AI in Tech: Applications, Challenges, and Opportunities | FutureX Seminar

With the introduction of ChatGPT, the IT industry has taken a significant leap towards a new paradigm. This has led to a proliferation of downstream applications, resulting in a flourishing array of AI-based solutions. The Chinese and American tech giants, along with research organizations globally, have joined the large model arms race, marking the beginning of the AI 2.0 era. In early March, FutureX Capital organized an investment seminar titled "Seizing Opportunities in the AI Wave." The event witnessed the participation of several industry heavyweights and founders of portfolio companies. The discussion primarily revolved around two core topics - What caused the ChatGPT craze, and what is the difference between AI 2.0 and AI 1.0? The past months saw the most exciting period in the history of large models. Tech giants, startups, and tech organizations made daily updates on the progress of the large model industry. Notable developments include the release of multimodal GPT-4, Microsoft 365 Copilot, and Google's launch of the Bard beta version. These advancements in the large model industry suggest that the pace of AI 2.0 may far exceed previous technological waves.

Below are the key takeaways from the seminar:

Large Models: The Operating System of the AI 2.0 Era

In the PC and Internet era, operating systems acted as universal systems, managing and connecting software and hardware resources, enabling efficient operation of diverse applications and facilitating various inputs and outputs. Today, large models (such as GPT-4, LaMDA, and Ernie Bots) possess universal underlying capabilities, such as understanding, reasoning, and generation. As large models mature, they provide a wide range of functions for new and existing applications, intelligently handling various tasks and beginning to play a role similar to operating systems.

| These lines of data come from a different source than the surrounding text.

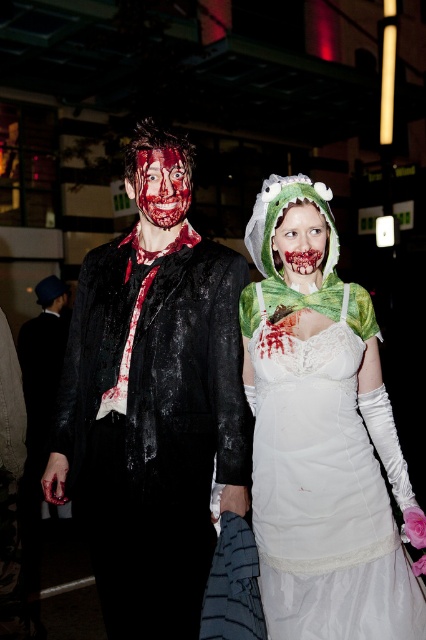 Question: Which point appears closest to the camera in this image?

Choices:
 (A) (304, 422)
 (B) (321, 241)

Answer: (A)

Question: Which point is farther to the camera?

Choices:
 (A) white lace dress at center
 (B) bloodied flesh face at center
 (C) blood-stained fabric face at center

Answer: (B)

Question: Observing the image, what is the correct spatial positioning of white lace dress at center in reference to bloodied flesh face at center?

Choices:
 (A) right
 (B) left

Answer: (A)

Question: Can you confirm if white lace dress at center is wider than bloodied flesh face at center?

Choices:
 (A) no
 (B) yes

Answer: (B)

Question: Can you confirm if white lace dress at center is positioned to the left of bloodied flesh face at center?

Choices:
 (A) yes
 (B) no

Answer: (B)

Question: Among these points, which one is nearest to the camera?

Choices:
 (A) (313, 236)
 (B) (138, 163)
 (C) (363, 316)

Answer: (A) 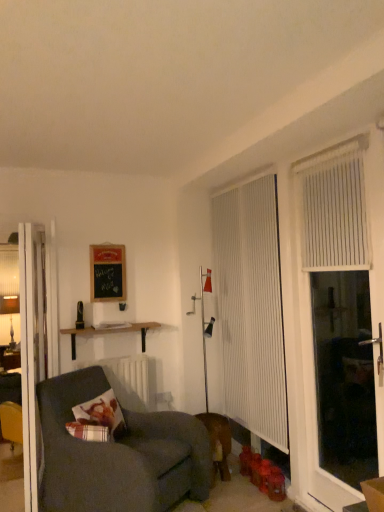 Question: Is dark gray fabric couch at lower left bigger or smaller than white glossy door at left?

Choices:
 (A) small
 (B) big

Answer: (B)

Question: Is dark gray fabric couch at lower left spatially inside white glossy door at left, or outside of it?

Choices:
 (A) inside
 (B) outside

Answer: (B)

Question: Which is farther from the plaid fabric pillow at lower left?

Choices:
 (A) white vertical blinds at right
 (B) wooden shelf at upper left
 (C) white vertical blinds at right, the 1th curtain viewed from the front
 (D) white vertical blinds at right, which is the second curtain in front-to-back order
 (E) brown leather dog at lower center

Answer: (C)

Question: Estimate the real-world distances between objects in this image. Which object is farther from the wooden shelf at upper left?

Choices:
 (A) white glossy door at left
 (B) brown leather dog at lower center
 (C) white vertical blinds at right, which is the 1th curtain in left-to-right order
 (D) black chalkboard at upper left
 (E) white vertical blinds at right, the 2th curtain viewed from the left

Answer: (E) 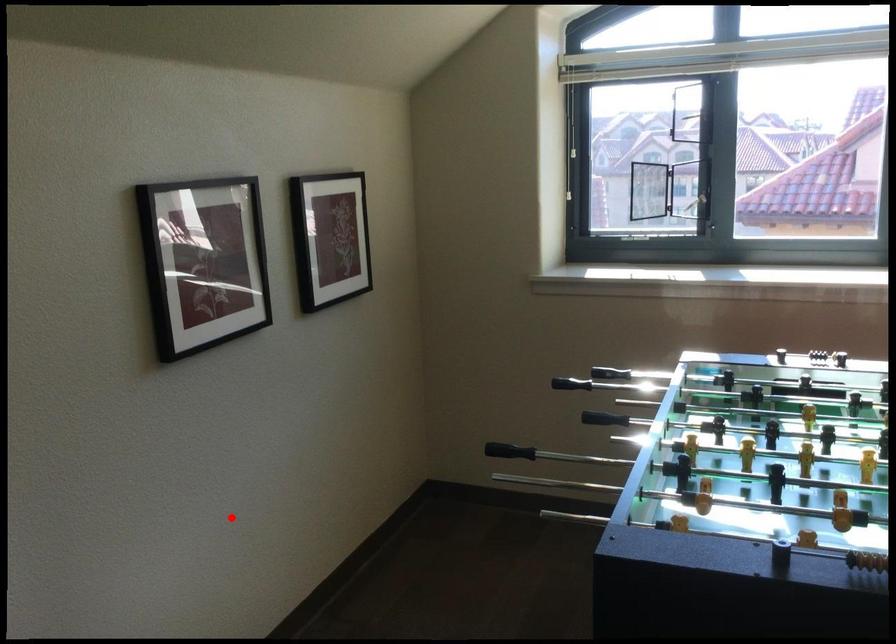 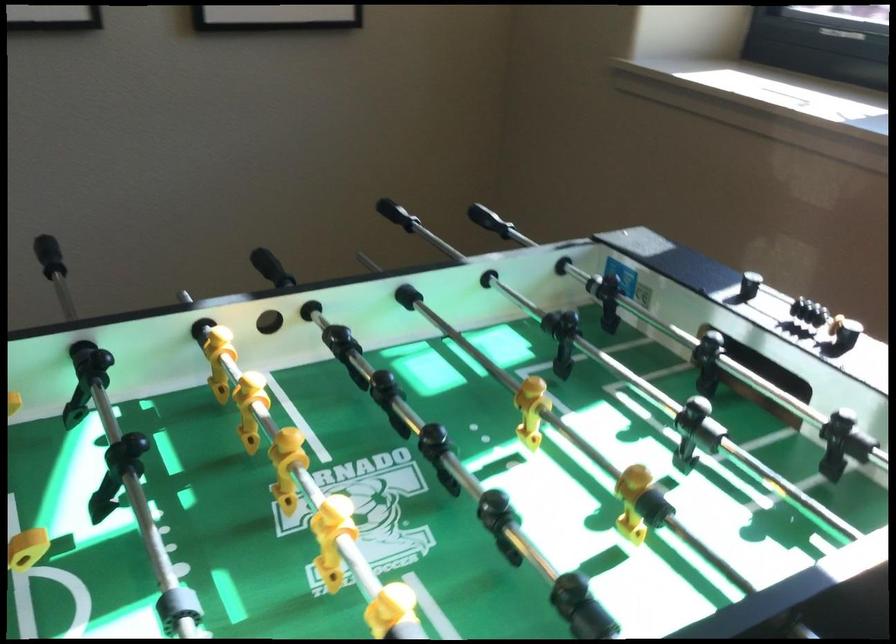 Question: I am providing you with two images of the same scene from different viewpoints. A red point is shown in image1. For the corresponding object point in image2, is it positioned nearer or farther from the camera?

Choices:
 (A) Nearer
 (B) Farther

Answer: (A)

• Universality: Large AI models, like GPT-4, have extensive universality. These models can be used for various NLP tasks such as text generation, summarization, translation, and question-answering. This makes them a universal "intelligence engine," similar to operating systems providing basic functions for various applications.
• Scalability: Large AI models can be expanded by fine-tuning or adding datasets for specific tasks to adapt to particular application requirements. This is similar to operating systems allowing users to customize and extend their functionality to meet specific needs.
• Platform Support: With the proliferation of large AI models, more and more platforms and tools are beginning to support these models, providing developers with convenient APIs and interfaces. This makes AI models increasingly like operating systems, serving as the infrastructure for many applications.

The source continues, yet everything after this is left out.